Oil Prices Drop to Pre-Iran War Levels as Hormuz Exports Resume

Oil prices have fallen back to levels not seen since before the Iran war, giving hard-pressed UK businesses access to cheap fuel as traffic on the vital Strait of Hormuz shipping lane slowly resumes.
Brent crude, the global benchmark, dipped briefly below $72.48 (£55) a barrel, the level it held the day before the United States and Israel launched their attack on Iran on February 28, before retreating to $73.23.
Energy markets have endured months of grief since Tehran retaliated by closing the Strait, a waterway that carries much of the oil and gas offshore. For trucking, hospitality and agricultural companies that have been watching their fuel balloon since spring, a messy pullback won’t come soon enough. Many small operators have used the conflict to try to get costs they can’t pass on, pressure Business Matters has followed among freight forwarders, hotels and farms that have been pushed into survival mode.
Crude has been falling slightly since June 17, when Washington and Tehran signed a Cooperation Agreement that set a 60-day window for talks on Iran’s nuclear program and other measures aimed at ending the conflict. Representatives of the two sides met in Switzerland last weekend, talks that led to the United States lifting sanctions on Iran’s oil exports.
The number of ships crossing the Strait of Hormuz has increased significantly since the agreement was signed, according to maritime intelligence firm Kpler. Its latest figures suggest 284 ships have made the journey since June 18, the day after the agreement was signed, although that remains below the pre-conflict average of about 138 crossings per day. Ships passing through in recent days have included those carrying crude oil, liquefied natural gas, fertilizer and other goods, Kpler told the BBC.
The United States and Iran have also established a “line of communication” to prevent disagreements “for the purpose of safe passage of commercial vessels through the Strait of Hormuz”, said mediators Qatar and Pakistan in a joint statement on Monday.
Dimitris Maniatis, chief executive of maritime risk consultancy Marisks, which deals with stranded ships in the region, described “a big change”, with more ships using the road in recent days. A limited number of ships can cross the northern channel with the permission of Iranian authorities, he said, while the US navy has opened a southern channel that has been cleared of mines and other obstacles placed during the war. However, traffic remains below pre-war levels, with more than 100 ships a day using the route.
For drivers and companies that use vans and trucks, attention has now turned to how quickly the drop in pollution is entering the field.
“After the lowest oil prices since before the Iran war started, motorists should see the price of petrol fall below 150p. [a litre] in the next week or so,” said Simon Williams, head of policy at the RAC.” He added that diesel “should be back under 160p.” Petrol rose to 159.53pa a liter on 28 May, according to the motoring group, while diesel fell from 191.54p on 15 April. Motorists can track RAC data daily. the trend is set in a House of Commons Library forum on petrol and diesel prices.
In the United States, the price of regular gasoline fell to about $3.93 a liter after touching $4 in April, the highest price since 2022, although it remains above pre-war levels.
The pace of that fall has become political. President Donald Trump on Wednesday ordered an investigation into the big energy companies, accusing Shell, ExxonMobil and others of “beating” drivers by failing to lower pump prices as costs plummeted. “Oil prices are down a lot and we’re not seeing anything on the pump compared to where it should be,” Trump told reporters in the Oval Office. The American Petroleum Institute, which represents the US oil and gas industry, argued that fuel prices “are not going to cover crude oil”.

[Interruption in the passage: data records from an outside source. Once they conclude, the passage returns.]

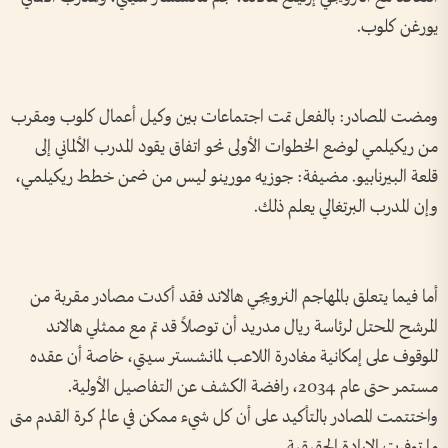
يورغن كلوب.
ومضت المصادر: بالفعل تمت اجتماعات بين وكيل أعمال كلوب ومقرب
من ريكيلمي لوضع الخطوات الأولى نحو اتفاق يقود المدرب الألماني إلى
قلعة البيرنابيو. مضيفة: جوزيه مورينو ليس من ضمن خطط ريكيلمي،
وإن المدرب البرتغالي يعلم ذلك.
أما فيما يتعلق بالمهاجم النرويجي هالاند فقد أكدت مصادر مقربة من
المرشح المحتل لرئاسة ريال مدريد أن توصلاً قد تم مع ممثلي هالاند
للوقوف على إمكانية مغادرة اللاعب لمانشستر سيتي، خاصة أن عقده
مستمر حتى عام 2034، رافضة الكشف عن التفاصيل الأولية.
واختتمت المصادر بالتأكيد على أن كل شيء ممكن في عالم كرة القدم متى
ما توفرت الإرادة الحقيقية.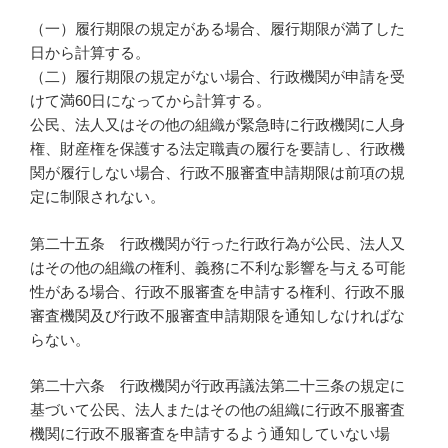
（一）履行期限の規定がある場合、履行期限が満了した
日から計算する。
（二）履行期限の規定がない場合、行政機関が申請を受
けて満60日になってから計算する。
公民、法人又はその他の組織が緊急時に行政機関に人身
権、財産権を保護する法定職責の履行を要請し、行政機
関が履行しない場合、行政不服審査申請期限は前項の規
定に制限されない。
第二十五条 行政機関が行った行政行為が公民、法人又
はその他の組織の権利、義務に不利な影響を与える可能
性がある場合、行政不服審査を申請する権利、行政不服
審査機関及び行政不服審査申請期限を通知しなければな
らない。
第二十六条 行政機関が行政再議法第二十三条の規定に
基づいて公民、法人またはその他の組織に行政不服審査
機関に行政不服審査を申請するよう通知していない場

British energy firms have faced similar allegations of unfair fuel price hikes since the start of the war. Last month, however, the UK’s competition watchdog said it had found no widespread evidence of profit-making, noting that average rates were “not significantly different” between February and March.
For now, the move provides some measure of comfort for millions of small firms where fuel is an inevitable line on the balance sheet, and relief is long overdue. Whether the austerity endures will depend on whether the fragile peace holds, and whether the broader pressures of higher energy costs forced on UK business continue to bite.